Real estate markets are extremely sensitive to tax policy. Changes to either transfer taxes or property taxes can seriously impact valuations, so the serious investor must be familiar with at least the basics. Transfer taxes are what we pay when transactions occur, and are typically based on a percentage of the sales price. Property taxes are annually recurring charged as a percentage of assessed property value.
Intuition suggests that the higher you tax something the lower its price becomes. The same is true of real estate. The National Association of Realtors (NAR) released a study in May of this year quantifying how much property values decline with discrete increases in tax rates. One example from their analysis is that for every 1% increase in the transfer tax rate there are 80,000 potential buyers driven from the market in California, alone.

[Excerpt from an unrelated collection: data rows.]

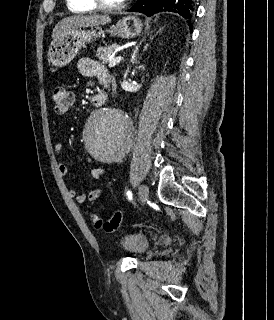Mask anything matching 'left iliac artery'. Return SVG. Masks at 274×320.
Instances as JSON below:
<instances>
[{
  "mask_svg": "<svg viewBox=\"0 0 274 320\" xmlns=\"http://www.w3.org/2000/svg\"><path fill=\"white\" fill-rule=\"evenodd\" d=\"M127 197H128V199L129 200H131L132 199V193H131V191H127Z\"/></svg>",
  "mask_w": 274,
  "mask_h": 320,
  "instance_id": "1",
  "label": "left iliac artery"
}]
</instances>
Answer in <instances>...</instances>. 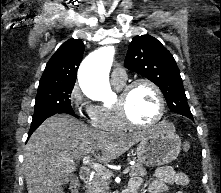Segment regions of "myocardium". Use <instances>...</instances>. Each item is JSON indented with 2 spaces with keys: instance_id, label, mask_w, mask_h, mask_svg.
<instances>
[{
  "instance_id": "f54148a6",
  "label": "myocardium",
  "mask_w": 221,
  "mask_h": 193,
  "mask_svg": "<svg viewBox=\"0 0 221 193\" xmlns=\"http://www.w3.org/2000/svg\"><path fill=\"white\" fill-rule=\"evenodd\" d=\"M139 85H147V86L151 87L154 90V92L158 98V113L155 116V118L149 123L136 122L131 117V115L129 113L128 101H129L131 92L133 91V89L136 86H139ZM116 107L118 109V112H119L122 122L127 127L136 128V129H148V128H152V127L156 126L157 124H159L161 122L162 118L164 117L165 97H164L162 90L155 82H153L150 79L139 78V79L133 80L132 82H130L126 85H123V87L120 90L117 102H116Z\"/></svg>"
}]
</instances>
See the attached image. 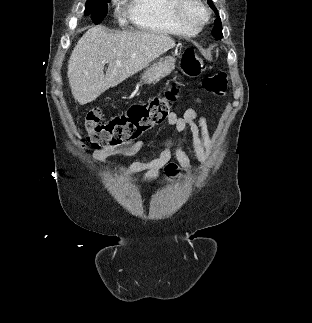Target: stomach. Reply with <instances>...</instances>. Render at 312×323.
I'll use <instances>...</instances> for the list:
<instances>
[{
  "label": "stomach",
  "instance_id": "stomach-1",
  "mask_svg": "<svg viewBox=\"0 0 312 323\" xmlns=\"http://www.w3.org/2000/svg\"><path fill=\"white\" fill-rule=\"evenodd\" d=\"M175 56H167V58H161L159 62H155L152 66H149L141 76V80H144V84H155L159 82L165 76H169L173 70H175Z\"/></svg>",
  "mask_w": 312,
  "mask_h": 323
}]
</instances>
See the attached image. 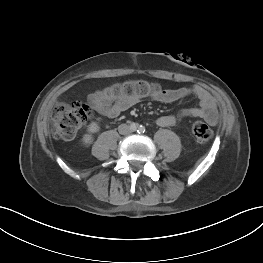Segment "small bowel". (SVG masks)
<instances>
[{
	"label": "small bowel",
	"mask_w": 263,
	"mask_h": 263,
	"mask_svg": "<svg viewBox=\"0 0 263 263\" xmlns=\"http://www.w3.org/2000/svg\"><path fill=\"white\" fill-rule=\"evenodd\" d=\"M193 95L198 101L197 107L183 109L176 114L162 115L156 119V124L160 127H170L176 125L181 119L186 117L202 118L211 125L218 121V112L214 98L202 86L180 87L177 89H164L153 98L162 103H172L187 96ZM88 100L93 108L103 116L115 118L122 112L135 105L139 98L121 96L112 97L106 91H98L88 96Z\"/></svg>",
	"instance_id": "obj_1"
}]
</instances>
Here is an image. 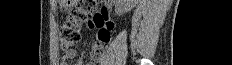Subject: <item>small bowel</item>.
<instances>
[{
    "instance_id": "small-bowel-1",
    "label": "small bowel",
    "mask_w": 232,
    "mask_h": 65,
    "mask_svg": "<svg viewBox=\"0 0 232 65\" xmlns=\"http://www.w3.org/2000/svg\"><path fill=\"white\" fill-rule=\"evenodd\" d=\"M88 28L98 29L97 38H100L102 35H105L103 40L105 45H107L111 40V34L113 30V23L108 17L106 10H102L93 15L92 19L88 21ZM94 51V47H93ZM92 51V56H93ZM76 56V51L71 49L66 51L61 58V65H68L69 61ZM80 65V64H77ZM86 65H95L94 63H88ZM96 65H101L99 62Z\"/></svg>"
}]
</instances>
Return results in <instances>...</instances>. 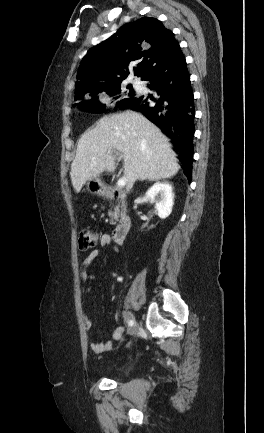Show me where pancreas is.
Returning <instances> with one entry per match:
<instances>
[{"label":"pancreas","instance_id":"1","mask_svg":"<svg viewBox=\"0 0 264 433\" xmlns=\"http://www.w3.org/2000/svg\"><path fill=\"white\" fill-rule=\"evenodd\" d=\"M126 212V204L125 201L122 200L121 203L117 204L114 207V210L111 211L109 210L108 215L111 218V223H113L114 221H118L119 216H123Z\"/></svg>","mask_w":264,"mask_h":433}]
</instances>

Property taxes are the staple of revenue for local governments, and tend to be the largest non-acquisition cost of ownership. These vary by locality, but in Los Angeles County are 1.25% of assessed property value, charged annually. This translates into hefty recurring bills, especially for new buyers. For instance, 1.25% of $435,000 (the Apr ‘08 median home price in Los Angeles County) is $5,438. Per the U.S. Census Bureau’s QuickFacts, 2004 median income for the County was $43,518. Because of the sickly confusing amalgamation of local, sales, state, and federal taxes, let’s just assume a rough 30% net tax on income, which adjusts the median take-home income down to $30,463. On this basis, an inocuous-looking 1.25% property tax translates into 18% of after-tax median income. Granted, income figures were taken from 2004 data and may need upward adjustment, but given modest increases in take home pay over the last four years this is not likely significant.
Financiers undrestand that as you increase the cost of ownership you decrease value. Using discounted cash flow methodologies NAR was able to estimate that for every $1,000 increase in taxes there is a $13K decrease in home values. For properties valued at the median, this means a 3% drop in value for every 0.23% increase in the property tax rate.
These simple examples illustrate how important it is to understand the influence tax policy has on property values. This doesn’t even touch on the signficance of depreciation or mortgage interest deduction, which have enormous implications for valuations. To at least understand these basics and to keep a watchful eye on policy developments will gives a tremendous long-term advantage to the serious real estate investor.